The laws that need to be thought about are not IP laws. Our IP laws are perfectly flexible as they are. We just don't have much in terms of knowledge about intellectual property management. How do you use them?
Let me give you a couple of examples where government does go wrong.
There was a deal a while back between the Government of Canada and the universities about funding the so-called Canada research chairs and other funding agencies. The universities said that if the government did that the universities would double their commercialization and they would measure that based on licence fees, number of patents, and number of licences. The problem with that is it makes everybody look at the short term: let's just get patents out there; let's just increase them. You can always increase the number of patents. It doesn't mean any of them are useful. It doesn't mean they're used well.
What you want is strategic use. It looks increasingly as though universities shouldn't necessarily be in the patenting business. They won't make money off it. If you look at the United States, more than half either lose money or just break even on technology licensing.
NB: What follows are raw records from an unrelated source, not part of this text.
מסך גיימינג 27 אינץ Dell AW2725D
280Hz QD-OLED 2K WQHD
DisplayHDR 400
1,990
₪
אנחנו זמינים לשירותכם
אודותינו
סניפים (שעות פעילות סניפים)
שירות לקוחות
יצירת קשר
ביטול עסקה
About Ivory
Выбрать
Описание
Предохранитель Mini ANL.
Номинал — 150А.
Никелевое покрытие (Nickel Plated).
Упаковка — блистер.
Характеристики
They're spending a lot of time and they're facing lots of litigation because of it, so their litigation costs are going up.
So the idea would be to change policies like that to say no, you don't have to go commercialize it; we want you to work with industry, within these key areas, and we'll facilitate that. A lot of it, contracting rules and so on, is going to fall within provincial jurisdiction, but it's taking away the measurements that we put on universities to commercialize.